The core content of the debates on the new nobility described in this chapter contained three different, often varied and differently weighted demands on the old nobility: education, property and (“pure”) blood. The first two terms referred to the actual and decisive weaknesses of the petty nobility, but were (or therefore) successively suppressed from the debate within the nobility. In contrast, the demand for racial purity adopted from the imaginative realms of völkisch thought came increasingly to the fore, further blocking a realistic assessment of the aristocracy’s chances of power in the modern age and soon proving to be an argumentative boomerang.
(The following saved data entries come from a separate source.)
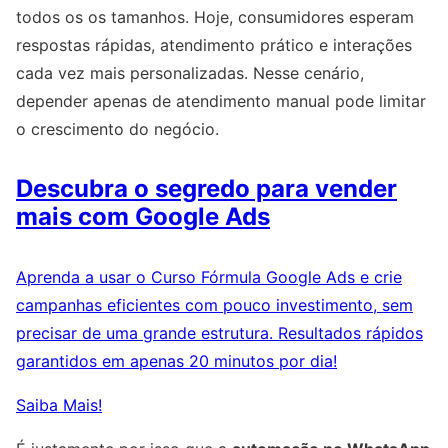
todos os os tamanhos. Hoje, consumidores esperam
respostas rápidas, atendimento prático e interações
cada vez mais personalizadas. Nesse cenário,
depender apenas de atendimento manual pode limitar
o crescimento do negócio.
Descubra o segredo para vender
mais com Google Ads
Aprenda a usar o Curso Fórmula Google Ads e crie
campanhas eficientes com pouco investimento, sem
precisar de uma grande estrutura. Resultados rápidos
garantidos em apenas 20 minutos por dia!
Saiba Mais!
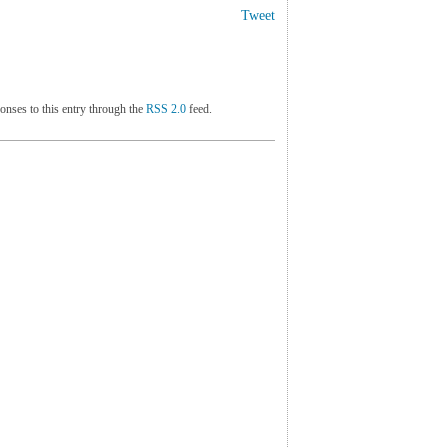
Tweet
onses to this entry through the
RSS 2.0
feed.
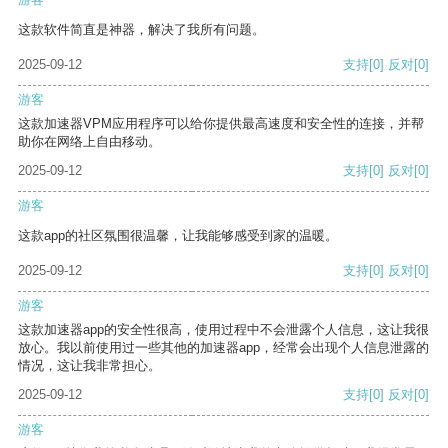
这款软件简直是神器，解决了我所有问题。
2025-09-12
支持
[0]
反对
[0]
游客
这款加速器VPM应用程序可以给你提供最高速度和安全性的连接，并帮
助你在网络上自由移动。
2025-09-12
支持
[0]
反对
[0]
游客
这款app的社区氛围很温馨，让我能够感受到家的温暖。
2025-09-12
支持
[0]
反对
[0]
游客
这款加速器app的安全性很高，使用过程中不会泄露个人信息，这让我很
放心。我以前使用过一些其他的加速器app，经常会出现个人信息泄露的
情况，这让我非常担心。
2025-09-12
支持
[0]
反对
[0]
游客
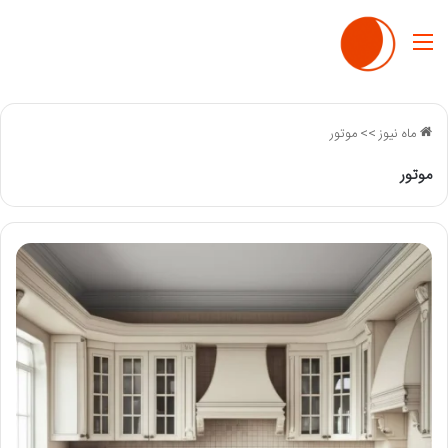
منو
ماه نیوز
>>
موتور
موتور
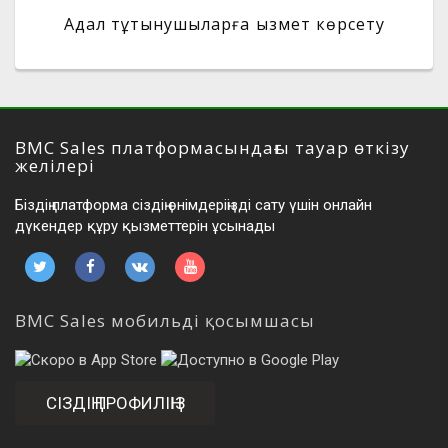
Адал тұтынушыларға қызмет көрсету
BMC Sales платформасындағы тауар өткізу
желілері
Біздің платформа сіздің өнімдеріңізді сату үшін онлайн
дүкендер құру қызметтерін ұсынады
BMC Sales мобильді қосымшасы
СІЗДІҢ ПРОФИЛІҢІЗ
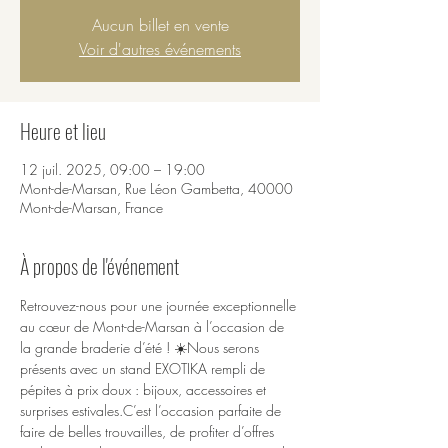
Aucun billet en vente
Voir d'autres événements
Heure et lieu
12 juil. 2025, 09:00 – 19:00
Mont-de-Marsan, Rue Léon Gambetta, 40000
Mont-de-Marsan, France
À propos de l'événement
Retrouvez-nous pour une journée exceptionnelle 
au cœur de Mont-de-Marsan à l’occasion de 
la grande braderie d’été ! ☀️Nous serons 
présents avec un stand EXOTIKA rempli de 
pépites à prix doux : bijoux, accessoires et 
surprises estivales.C’est l’occasion parfaite de 
faire de belles trouvailles, de profiter d’offres 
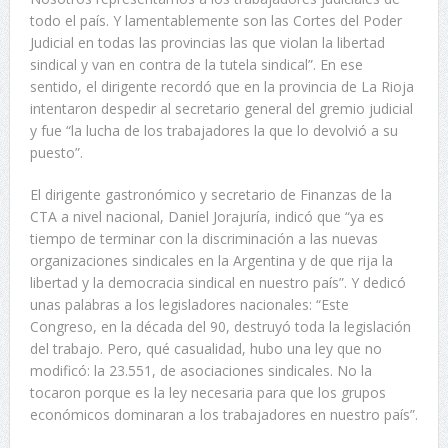
todo el país. Y lamentablemente son las Cortes del Poder
Judicial en todas las provincias las que violan la libertad
sindical y van en contra de la tutela sindical”. En ese
sentido, el dirigente recordó que en la provincia de La Rioja
intentaron despedir al secretario general del gremio judicial
y fue “la lucha de los trabajadores la que lo devolvió a su
puesto”.
El dirigente gastronómico y secretario de Finanzas de la
CTA a nivel nacional, Daniel Jorajuría, indicó que “ya es
tiempo de terminar con la discriminación a las nuevas
organizaciones sindicales en la Argentina y de que rija la
libertad y la democracia sindical en nuestro país”. Y dedicó
unas palabras a los legisladores nacionales: “Este
Congreso, en la década del 90, destruyó toda la legislación
del trabajo. Pero, qué casualidad, hubo una ley que no
modificó: la 23.551, de asociaciones sindicales. No la
tocaron porque es la ley necesaria para que los grupos
económicos dominaran a los trabajadores en nuestro país”.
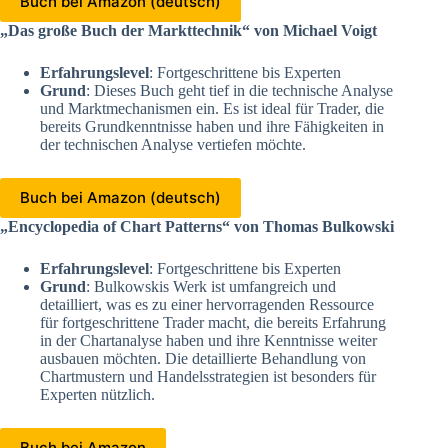
Buch bei Amazon (deutsch)
„Das große Buch der Markttechnik“ von Michael Voigt
Erfahrungslevel
: Fortgeschrittene bis Experten
Grund
: Dieses Buch geht tief in die technische Analyse
und Marktmechanismen ein. Es ist ideal für Trader, die
bereits Grundkenntnisse haben und ihre Fähigkeiten in
der technischen Analyse vertiefen möchte.
Buch bei Amazon (deutsch)
„Encyclopedia of Chart Patterns“ von Thomas Bulkowski
Erfahrungslevel
: Fortgeschrittene bis Experten
Grund
: Bulkowskis Werk ist umfangreich und
detailliert, was es zu einer hervorragenden Ressource
für fortgeschrittene Trader macht, die bereits Erfahrung
in der Chartanalyse haben und ihre Kenntnisse weiter
ausbauen möchten. Die detaillierte Behandlung von
Chartmustern und Handelsstrategien ist besonders für
Experten nützlich.
Buch bei Amazon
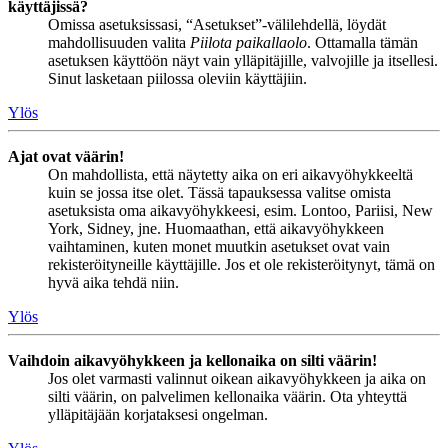
käyttäjissä?
Omissa asetuksissasi, “Asetukset”-välilehdellä, löydät
mahdollisuuden valita
Piilota paikallaolo
. Ottamalla tämän
asetuksen käyttöön näyt vain ylläpitäjille, valvojille ja itsellesi.
Sinut lasketaan piilossa oleviin käyttäjiin.
Ylös
Ajat ovat väärin!
On mahdollista, että näytetty aika on eri aikavyöhykkeeltä
kuin se jossa itse olet. Tässä tapauksessa valitse omista
asetuksista oma aikavyöhykkeesi, esim. Lontoo, Pariisi, New
York, Sidney, jne. Huomaathan, että aikavyöhykkeen
vaihtaminen, kuten monet muutkin asetukset ovat vain
rekisteröityneille käyttäjille. Jos et ole rekisteröitynyt, tämä on
hyvä aika tehdä niin.
Ylös
Vaihdoin aikavyöhykkeen ja kellonaika on silti väärin!
Jos olet varmasti valinnut oikean aikavyöhykkeen ja aika on
silti väärin, on palvelimen kellonaika väärin. Ota yhteyttä
ylläpitäjään korjataksesi ongelman.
Without going into the consequences of this development at this point, an example from 1924 will show that the idea of a “racial” improvement of the aristocracy as a substitute for an actual reform of the nobility was already being openly debated before the political breakthrough of the Nazi movement.

Six years before the horse breeding specialist Walther Darre published his fantasies of aristocratic breeding, the writer and castle owner Börries Frhr. v. Münchhausen, who was extremely prominent among the nobility and decorated with two doctorates, summarised the raison d’être of nobility in a simple formula: “If nobility is to have a meaning and value that goes beyond the external adornment of names, it can only be this: Human breeding.” Straightforward the writer compared the breeding work on the “well-built natural breed” of English thoroughbred horses with selecting a female partner as motivated by “breeding”. With the affirmative adoption of the “golden words” from Hans F. K. Günther’s “delicious” book and the guiding ideas of the Nordicist theory of race, the baron bid farewell to the centuries-old criteria of aristocratic principles of equality in cheerfully formulated sentences: “There is only one equality at all, and that is that of pure Nordic blood. The mixed-blood nobleman, for example, is not racially equal to a pure-blood Nordic peasant daughter. If nobility is to regain a racial sense, then the education of Nordic racial purity is assigned to it as its first task.” In future, young people would have to “recognise without immediatly: This is a Mongolian nose, that a Nordic figure, that an Eastern soft mouth. Only in this way can we understand and fulfil Nietzsche’s command: You should propagate yourself not only onward but upward. Non-“purebred” aristocrats, he demanded, should relinquish their aristocratic titles, as marriages between Jews and “Aryans” always produced “bastards”. The linguistic climax of the contribution, which also marked an intellectual low point in the aristocratic debates, stated:

I can breed pugs, and I can breed dachshunds, but if the malör (sic) happens to me and I get a basket full of young dachshund pugs, they will be drowned with good reason. This is neither anti-pug nor anti-dachshund, but a realization of the centuries-old experience that all bastards are inferior.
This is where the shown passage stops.